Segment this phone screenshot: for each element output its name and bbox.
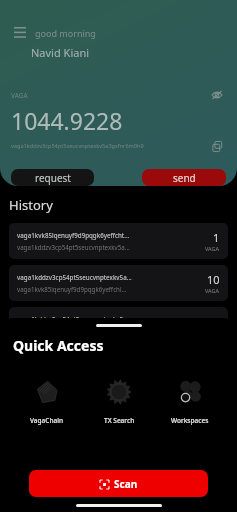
- button[interactable]: Copy address: [208, 137, 226, 155]
- staticText: VAGA: [205, 245, 220, 252]
- button[interactable]: TX Search: [87, 373, 151, 427]
- button[interactable]: send: [142, 169, 226, 186]
- staticText: vaga1kddzv3cp54pt5seucvnptexkv5a3gsfnr6m…: [11, 142, 208, 150]
- staticText: vaga1kddzv3cp54pt5seucvnptexkv5a...: [17, 273, 132, 281]
- button[interactable]: vaga1kddzv3cp54pt5seucvnptexkv5a...: [9, 265, 228, 301]
- staticText: request: [35, 171, 71, 185]
- staticText: 1: [213, 314, 220, 329]
- staticText: 1: [213, 230, 220, 245]
- staticText: good morning: [35, 27, 96, 39]
- staticText: vaga1kddzv3cp54pt5seucvnptexkv5a...: [17, 315, 132, 323]
- staticText: Scan: [114, 477, 138, 491]
- staticText: VAGA: [11, 91, 208, 100]
- button[interactable]: vaga1kvk85lqenuyf9d9pqgk6yeffcht...: [9, 223, 228, 259]
- staticText: send: [173, 171, 196, 185]
- button[interactable]: Menu: [11, 24, 29, 42]
- staticText: Quick Access: [13, 336, 104, 355]
- staticText: VAGA: [205, 287, 220, 294]
- staticText: vaga1kvk85lqenuyf9d9pqgk6yeffchl...: [17, 285, 127, 293]
- staticText: VagaChain: [30, 416, 64, 425]
- staticText: Navid Kiani: [31, 45, 90, 60]
- button[interactable]: VagaChain: [15, 373, 79, 427]
- button[interactable]: Workspaces: [158, 373, 222, 427]
- button[interactable]: Scan: [29, 470, 208, 497]
- staticText: 10: [207, 272, 220, 287]
- button[interactable]: vaga1kddzv3cp54pt5seucvnptexkv5a...: [9, 307, 228, 343]
- staticText: vaga1kddzv3cp54pt5seucvnptexkv5a...: [17, 243, 130, 251]
- staticText: vaga1kvk85lqenuyf9d9pqgk6yeffcht...: [17, 231, 130, 239]
- button[interactable]: request: [11, 169, 94, 186]
- button[interactable]: Hide balance: [208, 86, 226, 104]
- staticText: History: [9, 196, 53, 214]
- staticText: 1044.9228: [11, 105, 123, 136]
- staticText: TX Search: [104, 416, 135, 425]
- staticText: Workspaces: [171, 416, 209, 425]
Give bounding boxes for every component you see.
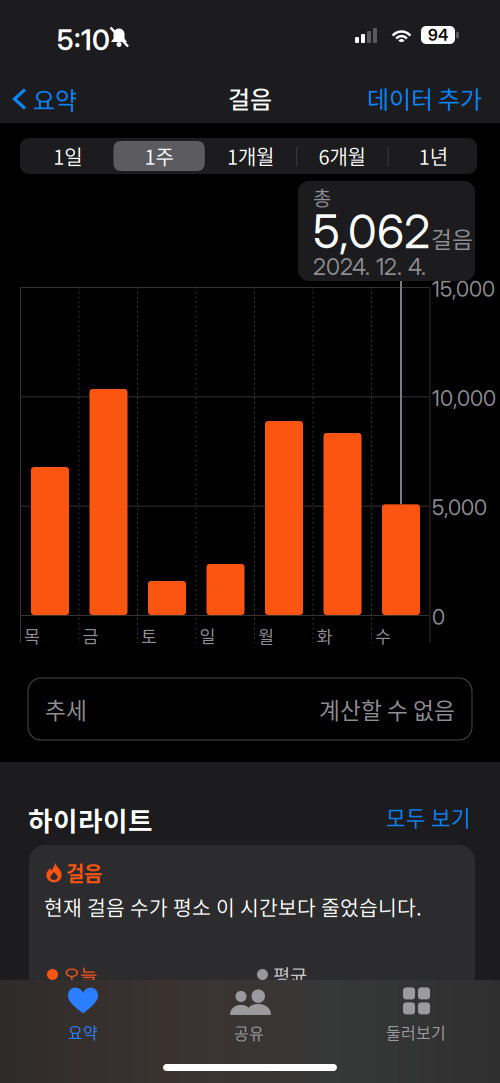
staticText: 5,062 [313, 203, 430, 260]
staticText: 금 [82, 623, 98, 648]
staticText: 1년 [419, 142, 448, 170]
button[interactable]: 1개월 [205, 141, 296, 171]
staticText: 1일 [53, 142, 82, 170]
staticText: 목 [24, 623, 40, 648]
staticText: 5,000 [432, 495, 487, 520]
button[interactable]: 추세 [28, 678, 472, 740]
staticText: 2024. 12. 4. [313, 253, 426, 280]
button[interactable]: 모두 보기 [374, 805, 471, 829]
staticText: 6개월 [318, 142, 365, 170]
staticText: 모두 보기 [386, 802, 471, 832]
staticText: 현재 걸음 수가 평소 이 시간보다 줄었습니다. [44, 892, 422, 922]
staticText: 토 [141, 623, 157, 648]
button[interactable]: 6개월 [296, 141, 388, 171]
staticText: 평균 [273, 961, 307, 988]
staticText: 공유 [234, 1021, 264, 1044]
staticText: 걸음 [431, 222, 473, 254]
staticText: 계산할 수 없음 [319, 693, 455, 725]
staticText: 수 [375, 623, 391, 648]
staticText: 0 [432, 604, 445, 630]
staticText: 10,000 [432, 385, 496, 411]
staticText: 1개월 [227, 142, 274, 170]
staticText: 5:10 [57, 23, 110, 57]
staticText: 요약 [33, 82, 77, 116]
staticText: 추세 [45, 693, 87, 725]
button[interactable]: 요약 [0, 984, 166, 1046]
staticText: 하이라이트 [28, 800, 153, 839]
button[interactable]: 공유 [166, 984, 332, 1046]
staticText: 요약 [68, 1020, 98, 1044]
staticText: 오늘 [63, 961, 97, 988]
staticText: 일 [200, 623, 216, 648]
button[interactable]: 1일 [22, 141, 113, 171]
staticText: 걸음 [228, 81, 272, 115]
staticText: 데이터 추가 [367, 81, 482, 115]
button[interactable]: 둘러보기 [332, 984, 500, 1046]
staticText: 15,000 [432, 276, 495, 302]
button[interactable]: 데이터 추가 [360, 85, 482, 111]
staticText: 월 [258, 623, 274, 648]
button[interactable]: 요약 [12, 83, 77, 115]
staticText: 94 [428, 25, 448, 45]
staticText: 1주 [145, 142, 174, 170]
staticText: 걸음 [66, 858, 102, 887]
staticText: 총 [313, 183, 331, 212]
staticText: 화 [316, 623, 332, 648]
staticText: 둘러보기 [386, 1020, 446, 1044]
button[interactable]: 1주 [113, 141, 205, 171]
button[interactable]: 걸음 [29, 845, 475, 1025]
button[interactable]: 1년 [388, 141, 479, 171]
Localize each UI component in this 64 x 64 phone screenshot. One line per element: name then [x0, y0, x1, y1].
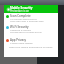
staticText: Wi-Fi Security: [10, 25, 29, 29]
staticText: No threats were found: [10, 17, 37, 20]
button[interactable]: Wi-Fi Security: [4, 25, 58, 36]
button[interactable]: App Privacy: [4, 38, 58, 49]
staticText: Last scan was 2 minutes ago: [10, 19, 44, 22]
staticText: 3 apps need review: [10, 41, 33, 44]
button[interactable]: Scan Complete: [4, 14, 58, 25]
staticText: Scan Complete: [10, 14, 31, 18]
staticText: Mobile Security: [10, 6, 33, 10]
staticText: Network is secure: [10, 28, 31, 31]
staticText: Keep your device protected at all times: [9, 45, 53, 48]
staticText: App Privacy: [10, 38, 27, 42]
other: Shield icon: [6, 7, 11, 12]
staticText: Connected to HomeNet 5G: [10, 30, 42, 33]
button[interactable]: Shield icon: [4, 5, 58, 13]
staticText: Protection is on: [10, 9, 30, 13]
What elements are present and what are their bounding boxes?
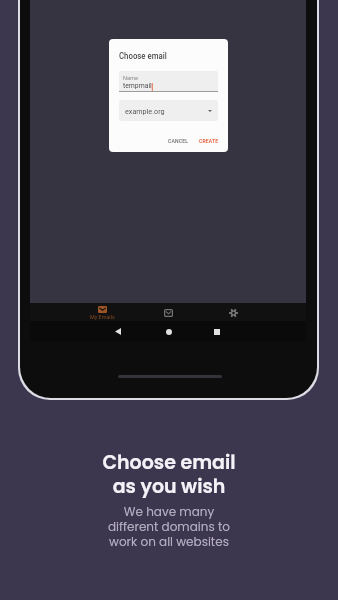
button[interactable]: CANCEL: [164, 135, 195, 148]
button[interactable]: My Emails: [74, 303, 130, 321]
button[interactable]: Home: [160, 321, 178, 342]
staticText: CREATE: [199, 138, 219, 145]
button[interactable]: example.org: [119, 100, 218, 121]
button[interactable]: CREATE: [195, 135, 225, 148]
button[interactable]: Recents: [208, 321, 226, 342]
staticText: My Emails: [90, 314, 115, 320]
button[interactable]: Back: [109, 321, 127, 342]
staticText: CANCEL: [168, 138, 189, 145]
staticText: Choose email: [119, 50, 167, 61]
staticText: Choose email as you wish: [102, 449, 236, 499]
button[interactable]: Inbox: [142, 303, 194, 321]
staticText: example.org: [125, 107, 165, 115]
button[interactable]: Settings: [207, 303, 259, 321]
button[interactable]: Name: [119, 71, 218, 92]
staticText: tempmail: [123, 81, 152, 90]
staticText: We have many different domains to work o…: [108, 503, 230, 550]
staticText: Name: [123, 75, 138, 82]
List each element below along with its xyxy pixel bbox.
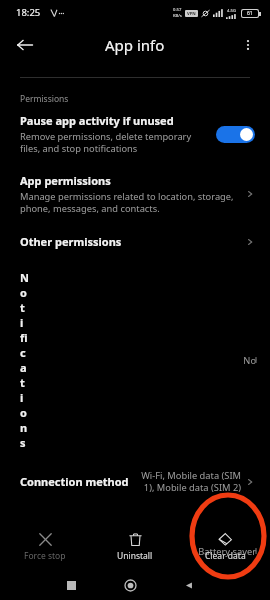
- button[interactable]: Back: [8, 28, 42, 62]
- staticText: Other permissions: [20, 234, 122, 249]
- staticText: 4.5G: [227, 8, 236, 14]
- staticText: Connection method: [20, 474, 129, 489]
- button[interactable]: Recents: [56, 570, 86, 600]
- staticText: Force stop: [24, 550, 66, 562]
- button[interactable]: Back: [174, 570, 204, 600]
- staticText: Remove permissions, delete temporary fil…: [20, 130, 192, 155]
- button[interactable]: Uninstall: [90, 528, 180, 566]
- button[interactable]: Battery saver: [0, 503, 270, 600]
- staticText: App permissions: [20, 173, 111, 188]
- button[interactable]: Connection method: [0, 461, 270, 503]
- other: Force stop: [38, 532, 53, 547]
- button[interactable]: Clear data: [180, 527, 270, 566]
- button[interactable]: Notifications: [0, 260, 270, 461]
- staticText: 61: [247, 10, 253, 17]
- button[interactable]: Home: [115, 570, 145, 600]
- button[interactable]: Other permissions: [0, 224, 270, 260]
- staticText: Uninstall: [117, 550, 153, 562]
- staticText: No: [24, 354, 256, 367]
- button[interactable]: App permissions: [0, 164, 270, 224]
- button[interactable]: [216, 126, 255, 143]
- other: Uninstall: [128, 532, 143, 547]
- staticText: VPN: [187, 11, 196, 17]
- staticText: KB/s: [173, 13, 182, 19]
- staticText: Permissions: [20, 93, 69, 105]
- staticText: Wi-Fi, Mobile data (SIM 1), Mobile data …: [141, 469, 241, 494]
- staticText: 0.57: [173, 7, 182, 13]
- button[interactable]: More options: [232, 29, 264, 61]
- button[interactable]: Pause app activity if unused: [0, 113, 270, 164]
- button[interactable]: Force stop: [0, 528, 90, 566]
- staticText: App info: [105, 35, 165, 55]
- staticText: 18:25: [16, 6, 41, 19]
- staticText: Battery saver: [24, 545, 256, 558]
- staticText: Manage permissions related to location, …: [20, 190, 234, 215]
- staticText: Clear data: [205, 550, 246, 562]
- staticText: Pause app activity if unused: [20, 113, 174, 128]
- other: Clear data: [217, 531, 233, 547]
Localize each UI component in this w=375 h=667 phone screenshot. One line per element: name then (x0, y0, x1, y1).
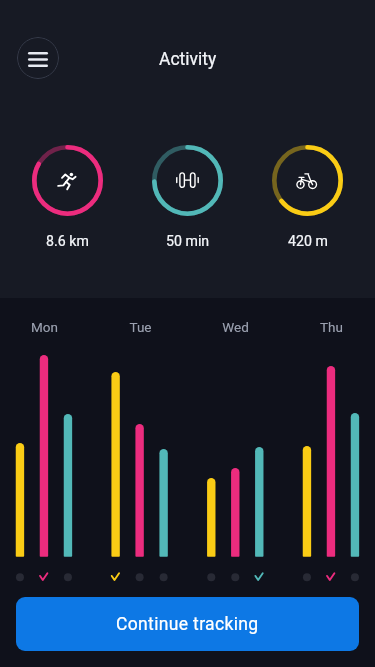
staticText: 420 m (288, 233, 328, 250)
staticText: 50 min (166, 233, 210, 250)
staticText: 8.6 km (46, 233, 89, 250)
button[interactable]: 420 m (272, 145, 343, 216)
button[interactable]: 8.6 km (32, 145, 103, 216)
staticText: Thu (320, 319, 343, 335)
staticText: Activity (159, 49, 217, 70)
button[interactable]: 50 min (152, 145, 223, 216)
staticText: Continue tracking (116, 614, 259, 635)
staticText: Wed (222, 319, 249, 335)
staticText: Mon (31, 319, 58, 335)
button[interactable]: Continue tracking (16, 597, 359, 651)
button[interactable]: Menu (17, 37, 59, 79)
staticText: Tue (129, 319, 152, 335)
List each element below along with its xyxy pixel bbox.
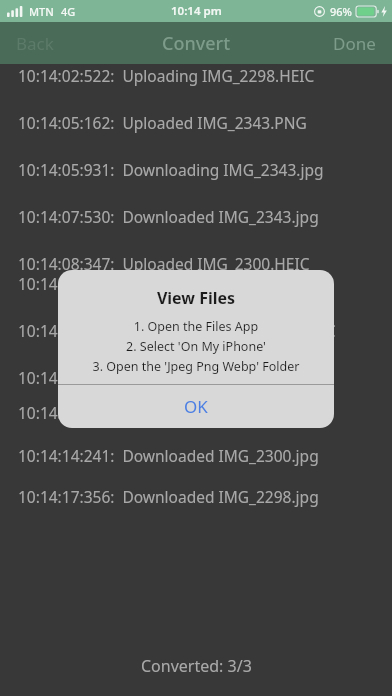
button[interactable]: Back xyxy=(6,26,64,61)
button[interactable]: 10:14:13:002: Downloading IMG_2298.jpg xyxy=(0,395,392,429)
staticText: MTN xyxy=(29,4,54,19)
staticText: 10:14:13:002: Downloading IMG_2298.jpg xyxy=(18,402,324,423)
staticText: Done xyxy=(333,32,376,55)
staticText: Converted: 3/3 xyxy=(141,655,252,677)
button[interactable]: 10:14:11:431: Downloading IMG_2300.HEIC xyxy=(0,313,392,347)
staticText: OK xyxy=(184,395,208,418)
staticText: 4G xyxy=(61,4,76,19)
staticText: 10:14:09:102: Uploading IMG_2300.HEIC xyxy=(18,273,315,294)
staticText: Convert xyxy=(162,31,231,56)
staticText: 2. Select 'On My iPhone' xyxy=(58,338,334,355)
staticText: 10:14:05:162: Uploaded IMG_2343.PNG xyxy=(18,112,307,133)
button[interactable]: 10:14:09:102: Uploading IMG_2300.HEIC xyxy=(0,266,392,300)
staticText: 10:14:14:241: Downloaded IMG_2300.jpg xyxy=(18,445,319,466)
button[interactable]: 10:14:05:931: Downloading IMG_2343.jpg xyxy=(0,152,392,186)
staticText: 10:14:05:931: Downloading IMG_2343.jpg xyxy=(18,159,324,180)
staticText: 1. Open the Files App xyxy=(58,318,334,335)
button[interactable]: 10:14:14:241: Downloaded IMG_2300.jpg xyxy=(0,438,392,472)
staticText: View Files xyxy=(58,287,334,309)
button[interactable]: 10:14:17:356: Downloaded IMG_2298.jpg xyxy=(0,479,392,513)
button[interactable]: 10:14:02:522: Uploading IMG_2298.HEIC xyxy=(0,58,392,92)
staticText: 10:14:17:356: Downloaded IMG_2298.jpg xyxy=(18,486,319,507)
staticText: 10:14:12:118: Downloaded IMG_2343.jpg xyxy=(18,367,319,388)
staticText: 10:14:11:431: Downloading IMG_2300.HEIC xyxy=(18,320,336,341)
button[interactable]: 10:14:05:162: Uploaded IMG_2343.PNG xyxy=(0,105,392,139)
staticText: 3. Open the 'Jpeg Png Webp' Folder xyxy=(58,358,334,375)
button[interactable]: 10:14:12:118: Downloaded IMG_2343.jpg xyxy=(0,360,392,394)
staticText: 10:14:08:347: Uploaded IMG_2300.HEIC xyxy=(18,253,310,274)
staticText: 96% xyxy=(330,4,352,19)
staticText: 10:14:02:522: Uploading IMG_2298.HEIC xyxy=(18,65,315,86)
button[interactable]: Done xyxy=(323,26,386,61)
button[interactable]: 10:14:07:530: Downloaded IMG_2343.jpg xyxy=(0,199,392,233)
other: Rotation lock xyxy=(314,6,325,17)
staticText: 10:14:07:530: Downloaded IMG_2343.jpg xyxy=(18,206,319,227)
button[interactable]: 10:14:08:347: Uploaded IMG_2300.HEIC xyxy=(0,246,392,280)
button[interactable]: OK xyxy=(58,385,334,428)
staticText: 10:14 pm xyxy=(171,3,222,19)
staticText: Back xyxy=(16,32,54,55)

## EXERCISE REQUIREMENTS
Copy each line of the preceding material that contains "Back".

## TASK ANSWER
button[interactable]: Back: [109, 321, 127, 342]
- button[interactable]: Back: [8, 28, 42, 62]
- button[interactable]: Back: [174, 570, 204, 600]
button[interactable]: Back xyxy=(6,26,64,61)
staticText: Back xyxy=(16,32,54,55)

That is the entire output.